Tim Pawlenty took a page out of the Madison Avenue playbook today. It’s a core belief of modern (but not post-modern) brand management that if consumers associate your product with something negative, you try to overcome that with advertising designed to make the opposite positive association.
Car ads are a case in point. Last night during the football game that the Jets showed up for late I saw a commercial for a Cadillac that was designed to make me think of it as a sports car driven by wealthy yuppies approaching middle age, rather than a grandparental boat or a pimpmobile. I laughed.
Tim Pawlenty wants to be President. But the rap on him is that he is dull even for a whiteguy Minnesotan. Thus, the first Pawlenty campaign ad, the thrust of which is captured in TPM’s Tim Pawlenty Releases Action Movie Campaign Trailer.
I’m sure the campaign sees this as a triple win: First they get to try to associate the candidate with good right wing stuff like fighter planes, toughness, and various multi-ethnic feelgood imagery. Second, they get to try to suggest he might be exciting. (Good luck with that.) Third, they get to be the first ones visibly out of the gate. (Do NOT pay any attention to that Romney behind the curtain!)
To the very limited extent the American public notices, I predict bemusement.

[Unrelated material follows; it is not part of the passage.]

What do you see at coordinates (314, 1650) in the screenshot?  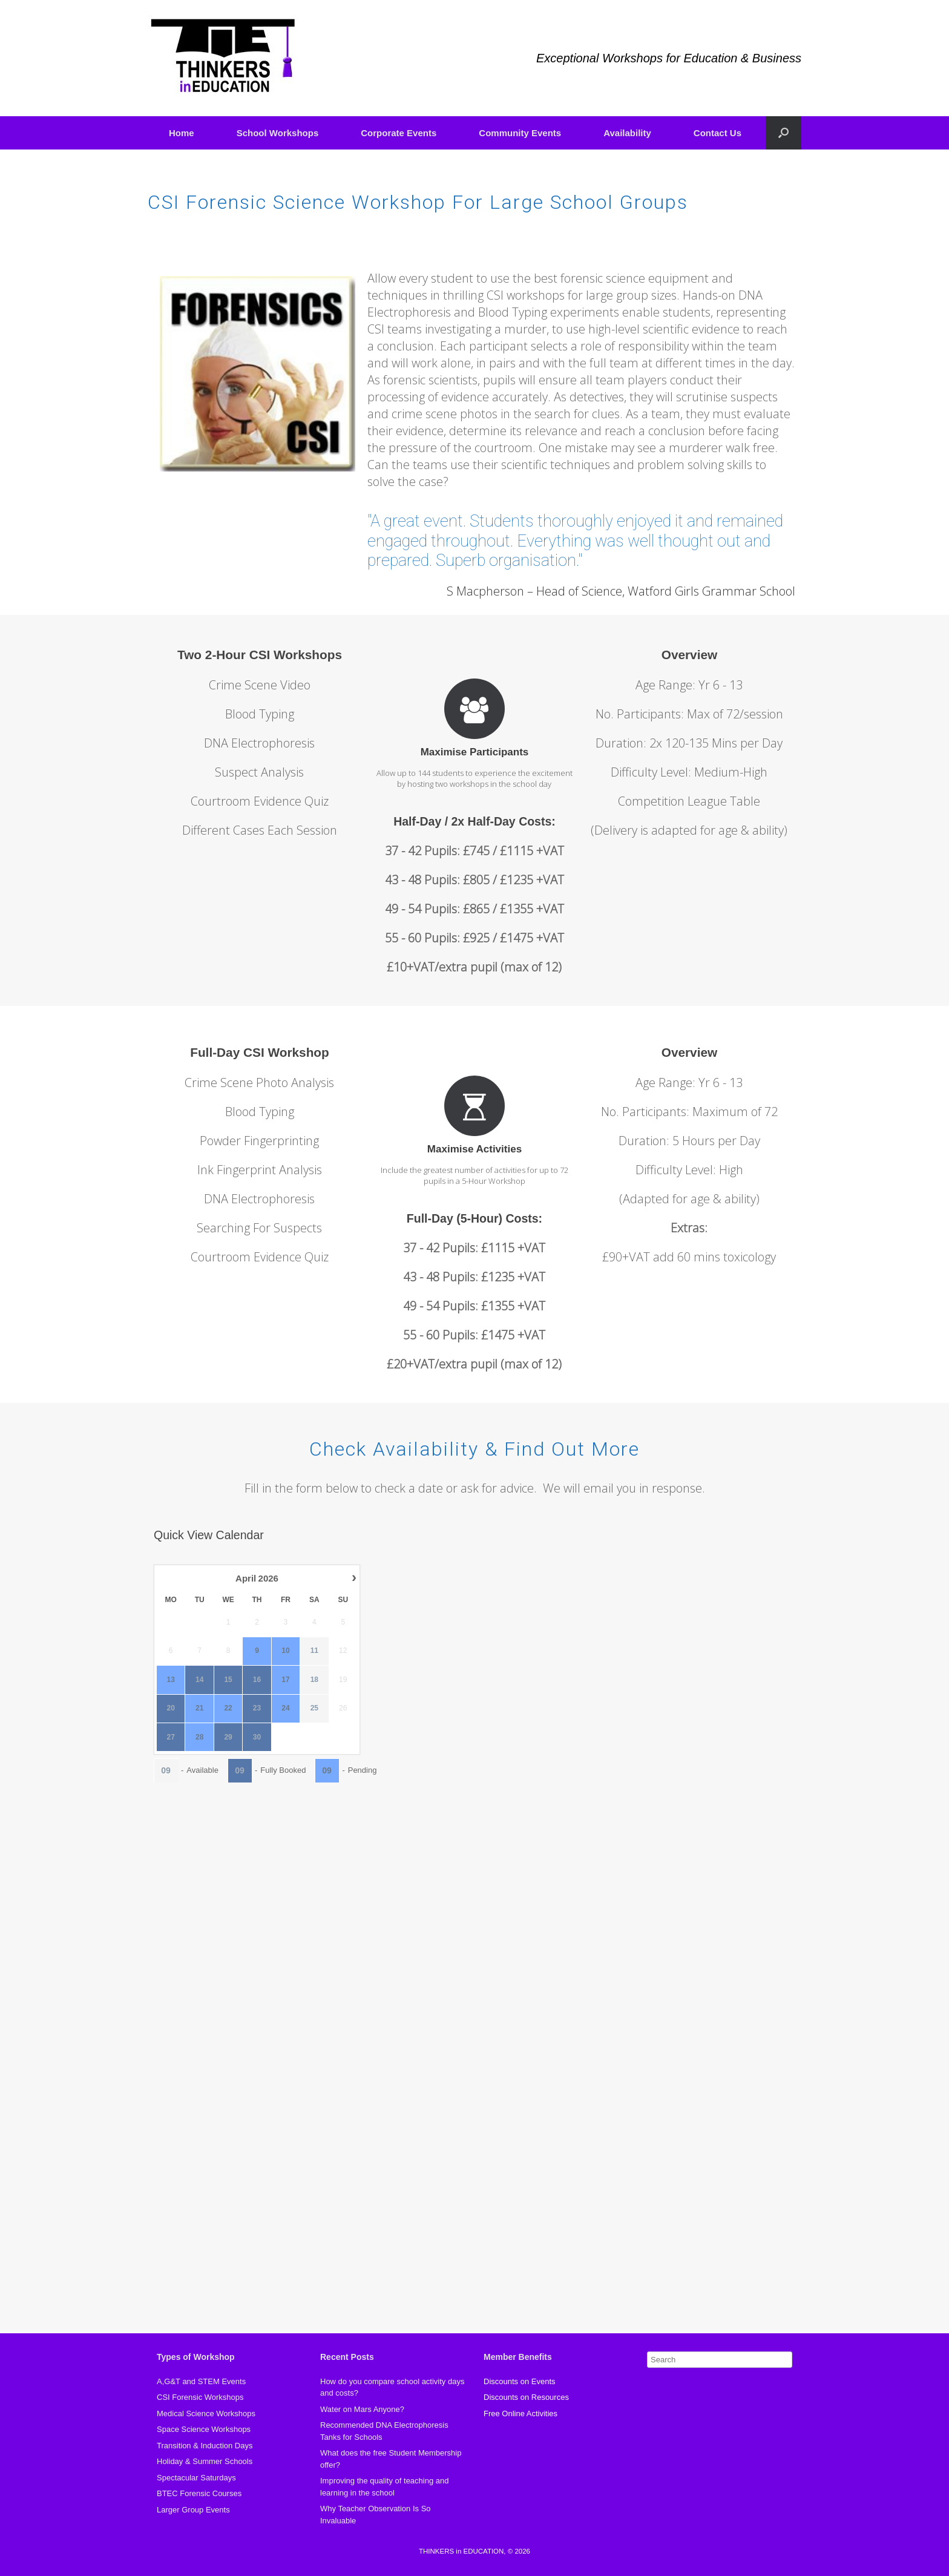 I see `11` at bounding box center [314, 1650].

That doesn’t mean Pawlenty isn’t as serious a candidate for the GOP nomination as any of the other members of a fairly unprepossessing field. If you think Romney will use all that money to loom large, then Pawlenty has a shot at being the ABR-ABP (Anyone But Romney, Anyone But Palin) candidate, if Huckabee (the natural ABP candidate) can be marginalized as Palin Lite, or as the front man for the parts of the party Main Street fears. Watch to see how much Pawlenty genuflects to the Tea Party tendency: the trick for an ABR-ABP candidate is to have at least some support there without going overboard.